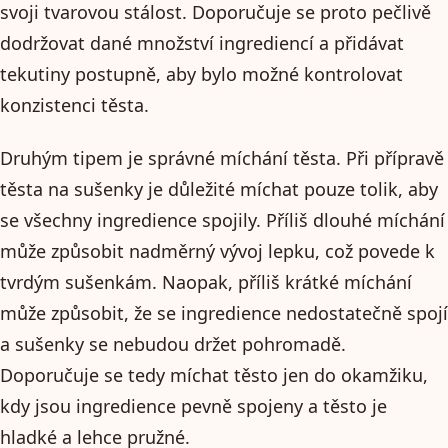
svoji tvarovou stálost. Doporučuje se proto pečlivě
dodržovat dané množství ingrediencí a přidávat
tekutiny postupně, aby bylo možné kontrolovat
konzistenci těsta.
Druhým tipem je správné míchání těsta. Při přípravě
těsta na sušenky je důležité míchat pouze tolik, aby
se všechny ingredience spojily. Příliš dlouhé míchání
může způsobit nadměrný vývoj lepku, což povede k
tvrdým sušenkám. Naopak, příliš krátké míchání
může způsobit, že se ingredience nedostatečně spojí
a sušenky se nebudou držet pohromadě.
Doporučuje se tedy míchat těsto jen do okamžiku,
kdy jsou ingredience pevně spojeny a těsto je
hladké a lehce pružné.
================================
* **Exercise description**: Using the listing above, count how many lines contain the word "těsta" and, please, write only that number.

* **Exercise response**: 3